Records drawn from a dataset:
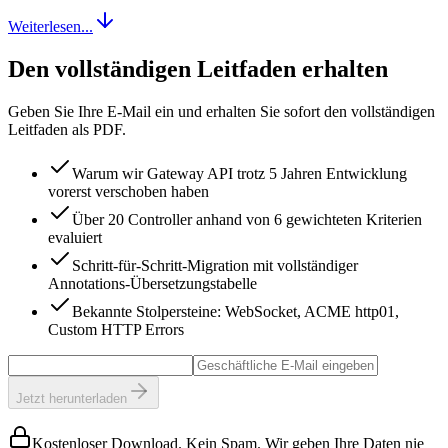
Weiterlesen...
Den vollständigen Leitfaden erhalten
Geben Sie Ihre E-Mail ein und erhalten Sie sofort den vollständigen
Leitfaden als PDF.
Warum wir Gateway API trotz 5 Jahren Entwicklung
vorerst verschoben haben
Über 20 Controller anhand von 6 gewichteten Kriterien
evaluiert
Schritt-für-Schritt-Migration mit vollständiger
Annotations-Übersetzungstabelle
Bekannte Stolpersteine: WebSocket, ACME http01,
Custom HTTP Errors
Jetzt herunterladen
Kostenloser Download. Kein Spam. Wir geben Ihre Daten nie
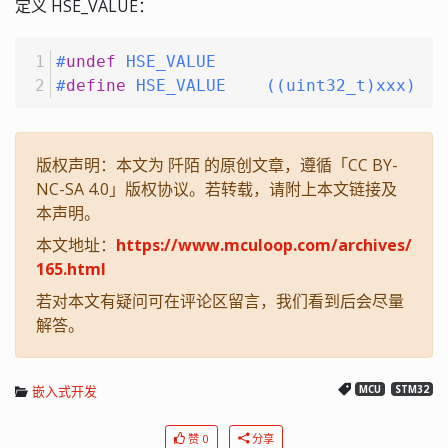
定义 HSE_VALUE：
#
undef
 HSE_VALUE
#
define
 HSE_VALUE    ((uint32_t)xxx)
版权声明：本文为 阡陌 的原创文章，遵循「CC BY-
NC-SA 4.0」版权协议。若转载，请附上本文链接及
本声明。
本文地址：
https://www.mculoop.com/archives/
165.html
若对本文有疑问可在评论区留言，我们看到后会尽量
解答。
嵌入式开发
MCU
STM32
赞 0
分享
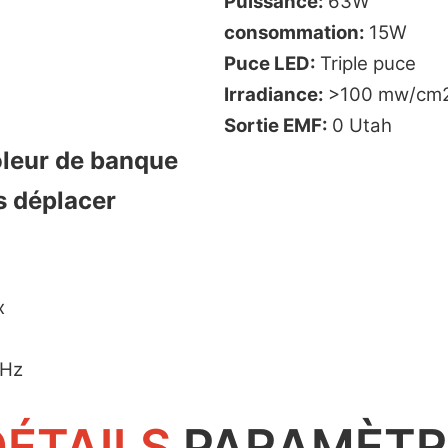
Puissance:
63W
consommation:
15W
Puce LED:
Triple puce
Irradiance:
>100 mw/cm2 
Sortie EMF:
0 Utah
ôleur de banque
s déplacer
x
 Hz
DÉTAILS
PARAMÈTR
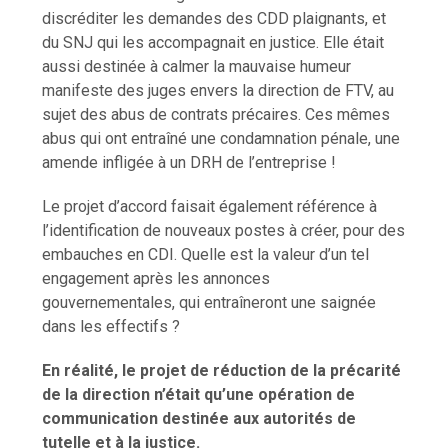
discréditer les demandes des CDD plaignants, et
du SNJ qui les accompagnait en justice. Elle était
aussi destinée à calmer la mauvaise humeur
manifeste des juges envers la direction de FTV, au
sujet des abus de contrats précaires. Ces mêmes
abus qui ont entraîné une condamnation pénale, une
amende infligée à un DRH de l’entreprise !
Le projet d’accord faisait également référence à
l’identification de nouveaux postes à créer, pour des
embauches en CDI. Quelle est la valeur d’un tel
engagement après les annonces
gouvernementales, qui entraîneront une saignée
dans les effectifs ?
En réalité, le projet de réduction de la précarité
de la direction n’était qu’une opération de
communication destinée aux autorités de
tutelle et à la justice.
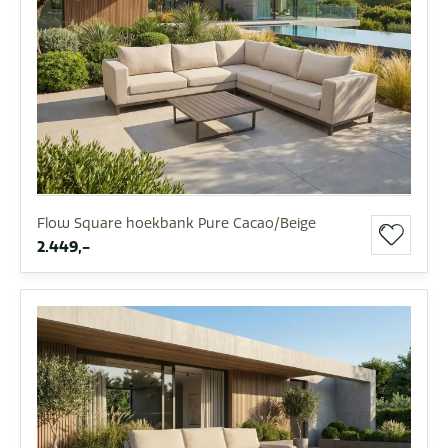
Flow Square hoekbank Pure Cacao/Beige
2.449,-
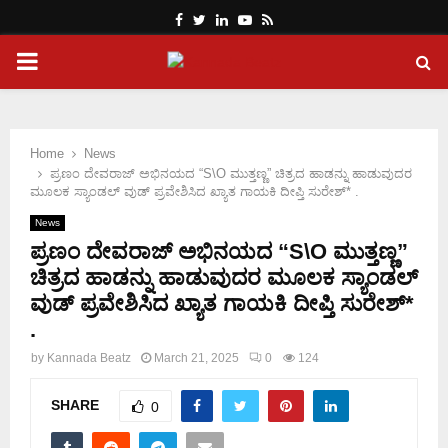
Facebook
Twitter
Linkedin
Youtube
Rss
PRIMARY
MENU
Home
News
ಪ್ರಣಂ ದೇವರಾಜ್ ಅಭಿನಯದ “S\O ಮುತ್ತಣ್ಣ” ಚಿತ್ರದ ಹಾಡನ್ನು ಹಾಡುವುದರ
ಮೂಲಕ ಸ್ಯಾಂಡಲ್ ವುಡ್ ಪ್ರವೇಶಿಸಿದ ಖ್ಯಾತ ಗಾಯಕಿ ದೀಪ್ತಿ ಸುರೇಶ್* .
News
ಪ್ರಣಂ ದೇವರಾಜ್ ಅಭಿನಯದ “S\O ಮುತ್ತಣ್ಣ”
ಚಿತ್ರದ ಹಾಡನ್ನು ಹಾಡುವುದರ ಮೂಲಕ ಸ್ಯಾಂಡಲ್
ವುಡ್ ಪ್ರವೇಶಿಸಿದ ಖ್ಯಾತ ಗಾಯಕಿ ದೀಪ್ತಿ ಸುರೇಶ್*
.
by
Kannada Beatz
March 21, 2025
0
124
SHARE
0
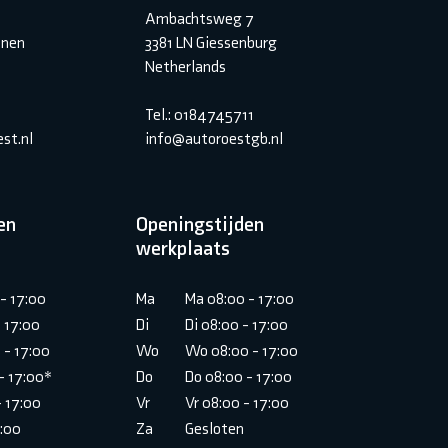
Ambachtsweg 7
inen
3381 LN Giessenburg
Netherlands
Tel.: 0184745711
st.nl
info@autoroestgb.nl
en
Openingstijden
werkplaats
- 17:00
Ma
Ma 08:00 - 17:00
- 17:00
Di
Di 08:00 - 17:00
 - 17:00
Wo
Wo 08:00 - 17:00
- 17:00*
Do
Do 08:00 - 17:00
- 17:00
Vr
Vr 08:00 - 17:00
6:00
Za
Gesloten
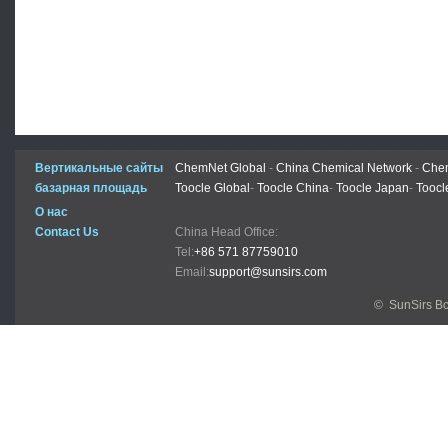
Вертикальные сайты
ChemNet Global
-
China Chemical Network
-
Chem
базарная площадь
Toocle Global
-
Toocle China
-
Toocle Japan
-
Toocl
О нас
Contact Us
China Head Office:
Tel:
+86 571 87759010
Email:
support@sunsirs.com
© SunSirs В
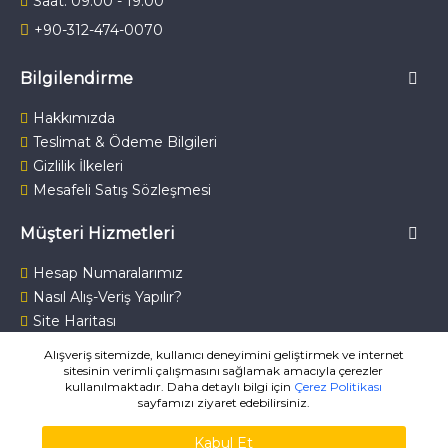
Saat: 09.00 - 19.00
+90-312-474-0070
Bilgilendirme
Hakkımızda
Teslimat & Ödeme Bilgileri
Gizlilik İlkeleri
Mesafeli Satış Sözleşmesi
Müşteri Hizmetleri
Hesap Numaralarımız
Nasıl Alış-Veriş Yapılır?
Site Haritası
Bize Ulaşın
Alışveriş sitemizde, kullanıcı deneyimini geliştirmek ve internet
sitesinin verimli çalışmasını sağlamak amacıyla çerezler
kullanılmaktadır. Daha detaylı bilgi için
Çerez Politikası
sayfamızı ziyaret edebilirsiniz.
Kabul Et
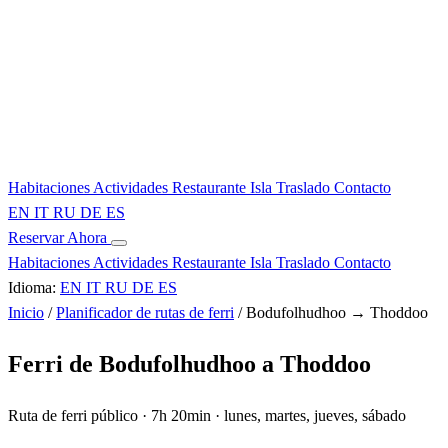
Habitaciones
Actividades
Restaurante
Isla
Traslado
Contacto
EN
IT
RU
DE
ES
Reservar Ahora
Habitaciones
Actividades
Restaurante
Isla
Traslado
Contacto
Idioma:
EN
IT
RU
DE
ES
Inicio
/
Planificador de rutas de ferri
/
Bodufolhudhoo → Thoddoo
Ferri de Bodufolhudhoo a Thoddoo
Ruta de ferri público · 7h 20min · lunes, martes, jueves, sábado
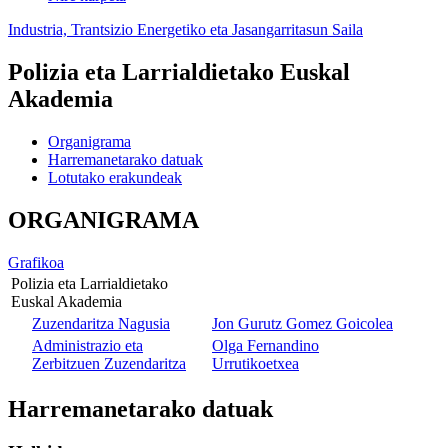
Industria, Trantsizio Energetiko eta Jasangarritasun Saila
Polizia eta Larrialdietako Euskal
Akademia
Organigrama
Harremanetarako datuak
Lotutako erakundeak
ORGANIGRAMA
Grafikoa
Polizia eta Larrialdietako
Euskal Akademia
Zuzendaritza Nagusia
Jon Gurutz Gomez Goicolea
Administrazio eta
Olga Fernandino
Zerbitzuen Zuzendaritza
Urrutikoetxea
Harremanetarako datuak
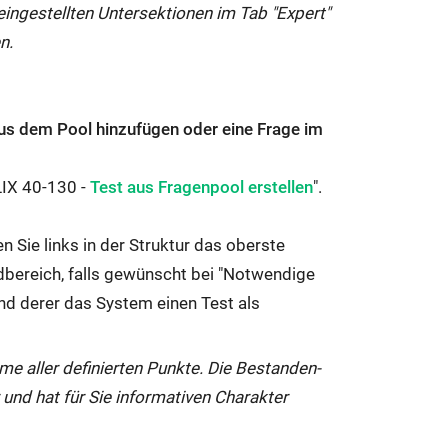
eingestellten Untersektionen im Tab "Expert"
n.
us dem Pool hinzufügen oder eine Frage im
Interner
LIX 40-130 -
Test aus Fragenpool erstellen
".
Link
öffnet
n Sie links in der Struktur das oberste
sich
ldbereich, falls gewünscht bei "Notwendige
im
and derer das System einen Test als
gleichen
Fenster:
e aller definierten Punkte. Die Bestanden-
 und hat für Sie informativen Charakter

TASK DIRECTIONS:
Exact copy, pictures excluded: restate every record above word for word.

TASK ANSWER:
Weiterlesen...
Den vollständigen Leitfaden erhalten
Geben Sie Ihre E-Mail ein und erhalten Sie sofort den vollständigen
Leitfaden als PDF.
Warum wir Gateway API trotz 5 Jahren Entwicklung
vorerst verschoben haben
Über 20 Controller anhand von 6 gewichteten Kriterien
evaluiert
Schritt-für-Schritt-Migration mit vollständiger
Annotations-Übersetzungstabelle
Bekannte Stolpersteine: WebSocket, ACME http01,
Custom HTTP Errors
Jetzt herunterladen
Kostenloser Download. Kein Spam. Wir geben Ihre Daten nie
定义 HSE_VALUE：
#
undef
 HSE_VALUE
#
define
 HSE_VALUE    ((uint32_t)xxx)
版权声明：本文为 阡陌 的原创文章，遵循「CC BY-
NC-SA 4.0」版权协议。若转载，请附上本文链接及
本声明。
本文地址：
https://www.mculoop.com/archives/
165.html
若对本文有疑问可在评论区留言，我们看到后会尽量
解答。
嵌入式开发
MCU
STM32
赞 0
分享
Puissance:
63W
consommation:
15W
Puce LED:
Triple puce
Irradiance:
>100 mw/cm2 
Sortie EMF:
0 Utah
ôleur de banque
s déplacer
x
 Hz
DÉTAILS
PARAMÈTR
discréditer les demandes des CDD plaignants, et
du SNJ qui les accompagnait en justice. Elle était
aussi destinée à calmer la mauvaise humeur
manifeste des juges envers la direction de FTV, au
sujet des abus de contrats précaires. Ces mêmes
abus qui ont entraîné une condamnation pénale, une
amende infligée à un DRH de l’entreprise !
Le projet d’accord faisait également référence à
l’identification de nouveaux postes à créer, pour des
embauches en CDI. Quelle est la valeur d’un tel
engagement après les annonces
gouvernementales, qui entraîneront une saignée
dans les effectifs ?
En réalité, le projet de réduction de la précarité
de la direction n’était qu’une opération de
communication destinée aux autorités de
tutelle et à la justice.
Flow Square hoekbank Pure Cacao/Beige
2.449,-
Facebook
Twitter
Linkedin
Youtube
Rss
PRIMARY
MENU
Home
News
ಪ್ರಣಂ ದೇವರಾಜ್ ಅಭಿನಯದ “S\O ಮುತ್ತಣ್ಣ” ಚಿತ್ರದ ಹಾಡನ್ನು ಹಾಡುವುದರ
ಮೂಲಕ ಸ್ಯಾಂಡಲ್ ವುಡ್ ಪ್ರವೇಶಿಸಿದ ಖ್ಯಾತ ಗಾಯಕಿ ದೀಪ್ತಿ ಸುರೇಶ್* .
News
ಪ್ರಣಂ ದೇವರಾಜ್ ಅಭಿನಯದ “S\O ಮುತ್ತಣ್ಣ”
ಚಿತ್ರದ ಹಾಡನ್ನು ಹಾಡುವುದರ ಮೂಲಕ ಸ್ಯಾಂಡಲ್
ವುಡ್ ಪ್ರವೇಶಿಸಿದ ಖ್ಯಾತ ಗಾಯಕಿ ದೀಪ್ತಿ ಸುರೇಶ್*
.
by
Kannada Beatz
March 21, 2025
0
124
SHARE
0
Ambachtsweg 7
inen
3381 LN Giessenburg
Netherlands
Tel.: 0184745711
st.nl
info@autoroestgb.nl
en
Openingstijden
werkplaats
- 17:00
Ma
Ma 08:00 - 17:00
- 17:00
Di
Di 08:00 - 17:00
 - 17:00
Wo
Wo 08:00 - 17:00
- 17:00*
Do
Do 08:00 - 17:00
- 17:00
Vr
Vr 08:00 - 17:00
6:00
Za
Gesloten
Вертикальные сайты
ChemNet Global
-
China Chemical Network
-
Chem
базарная площадь
Toocle Global
-
Toocle China
-
Toocle Japan
-
Toocl
О нас
Contact Us
China Head Office:
Tel:
+86 571 87759010
Email:
support@sunsirs.com
© SunSirs В
Saat: 09.00 - 19.00
+90-312-474-0070
Bilgilendirme
Hakkımızda
Teslimat & Ödeme Bilgileri
Gizlilik İlkeleri
Mesafeli Satış Sözleşmesi
Müşteri Hizmetleri
Hesap Numaralarımız
Nasıl Alış-Veriş Yapılır?
Site Haritası
Bize Ulaşın
Alışveriş sitemizde, kullanıcı deneyimini geliştirmek ve internet
sitesinin verimli çalışmasını sağlamak amacıyla çerezler
kullanılmaktadır. Daha detaylı bilgi için
Çerez Politikası
sayfamızı ziyaret edebilirsiniz.
Kabul Et
Habitaciones
Actividades
Restaurante
Isla
Traslado
Contacto
EN
IT
RU
DE
ES
Reservar Ahora
Habitaciones
Actividades
Restaurante
Isla
Traslado
Contacto
Idioma:
EN
IT
RU
DE
ES
Inicio
/
Planificador de rutas de ferri
/
Bodufolhudhoo → Thoddoo
Ferri de Bodufolhudhoo a Thoddoo
Ruta de ferri público · 7h 20min · lunes, martes, jueves, sábado
Industria, Trantsizio Energetiko eta Jasangarritasun Saila
Polizia eta Larrialdietako Euskal
Akademia
Organigrama
Harremanetarako datuak
Lotutako erakundeak
ORGANIGRAMA
Grafikoa
Polizia eta Larrialdietako
Euskal Akademia
Zuzendaritza Nagusia
Jon Gurutz Gomez Goicolea
Administrazio eta
Olga Fernandino
Zerbitzuen Zuzendaritza
Urrutikoetxea
Harremanetarako datuak
eingestellten Untersektionen im Tab "Expert"
n.
us dem Pool hinzufügen oder eine Frage im
Interner
LIX 40-130 -
Test aus Fragenpool erstellen
".
Link
öffnet
n Sie links in der Struktur das oberste
sich
ldbereich, falls gewünscht bei "Notwendige
im
and derer das System einen Test als
gleichen
Fenster:
e aller definierten Punkte. Die Bestanden-
 und hat für Sie informativen Charakter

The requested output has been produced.